● Goal of the exercise:
Write out the entries below exactly as they stand. Skip every image.

● Input for this task:
________________________
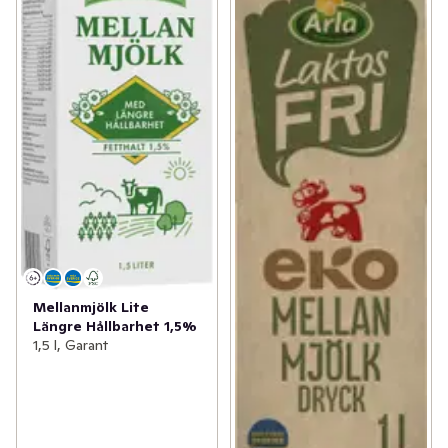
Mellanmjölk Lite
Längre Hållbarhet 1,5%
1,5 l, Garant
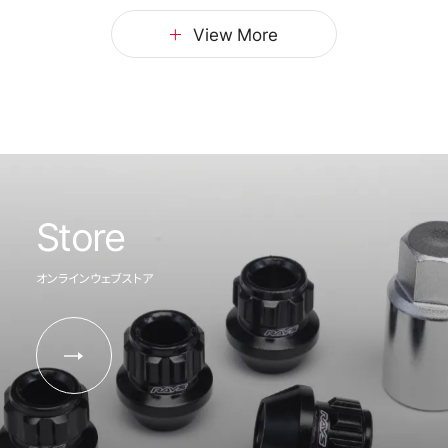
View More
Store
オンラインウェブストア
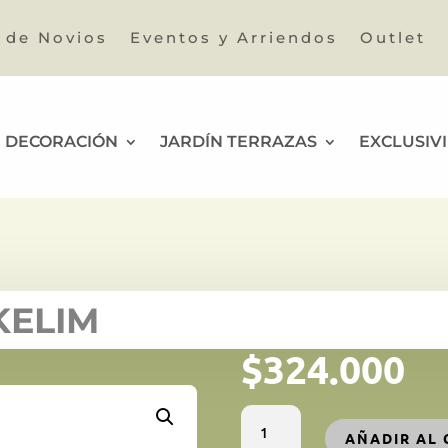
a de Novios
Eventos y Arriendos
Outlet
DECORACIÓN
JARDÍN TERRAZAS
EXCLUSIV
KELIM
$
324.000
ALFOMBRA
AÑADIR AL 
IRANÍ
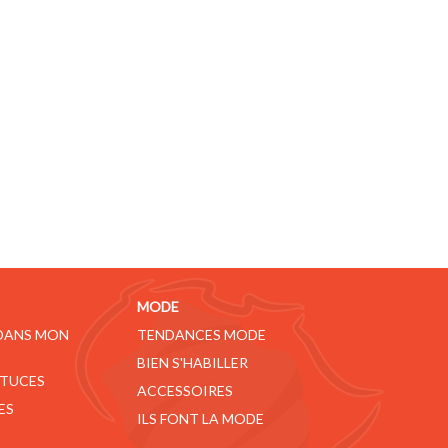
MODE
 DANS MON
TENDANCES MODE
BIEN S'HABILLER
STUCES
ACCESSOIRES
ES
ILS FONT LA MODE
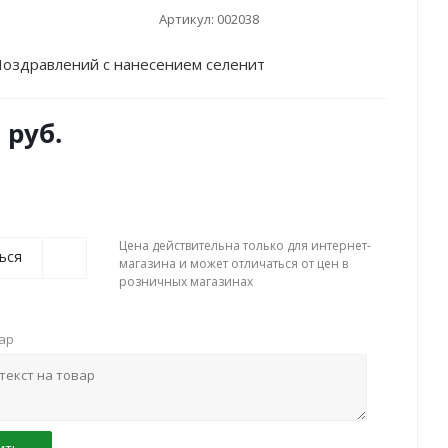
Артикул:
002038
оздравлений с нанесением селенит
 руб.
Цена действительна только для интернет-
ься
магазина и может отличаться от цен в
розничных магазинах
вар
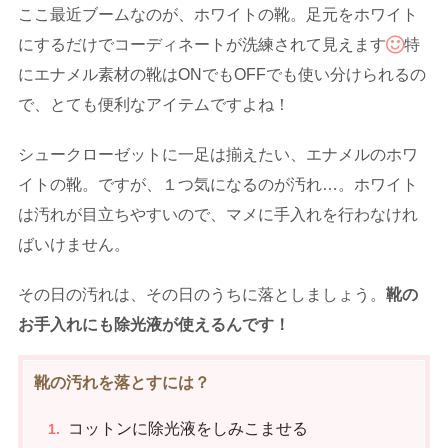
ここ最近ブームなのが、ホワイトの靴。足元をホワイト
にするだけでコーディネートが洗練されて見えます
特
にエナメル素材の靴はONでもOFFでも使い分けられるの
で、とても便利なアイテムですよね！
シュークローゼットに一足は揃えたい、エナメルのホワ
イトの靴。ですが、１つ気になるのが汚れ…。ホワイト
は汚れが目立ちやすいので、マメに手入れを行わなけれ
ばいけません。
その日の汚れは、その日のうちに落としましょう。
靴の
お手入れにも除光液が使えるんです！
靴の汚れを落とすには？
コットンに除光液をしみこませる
________________________
● Answer to this problem:
Mellanmjölk Lite
Längre Hållbarhet 1,5%
1,5 l, Garant
View More
Store
オンラインウェブストア
a de Novios
Eventos y Arriendos
Outlet
DECORACIÓN
JARDÍN TERRAZAS
EXCLUSIV
KELIM
$
324.000
ALFOMBRA
AÑADIR AL 
IRANÍ
MODE
 DANS MON
TENDANCES MODE
BIEN S'HABILLER
STUCES
ACCESSOIRES
ES
ILS FONT LA MODE
Артикул:
002038
оздравлений с нанесением селенит
 руб.
Цена действительна только для интернет-
ься
магазина и может отличаться от цен в
розничных магазинах
вар
ここ最近ブームなのが、ホワイトの靴。足元をホワイト
にするだけでコーディネートが洗練されて見えます
特
にエナメル素材の靴はONでもOFFでも使い分けられるの
で、とても便利なアイテムですよね！
シュークローゼットに一足は揃えたい、エナメルのホワ
イトの靴。ですが、１つ気になるのが汚れ…。ホワイト
は汚れが目立ちやすいので、マメに手入れを行わなけれ
ばいけません。
その日の汚れは、その日のうちに落としましょう。
靴の
お手入れにも除光液が使えるんです！
靴の汚れを落とすには？
コットンに除光液をしみこませる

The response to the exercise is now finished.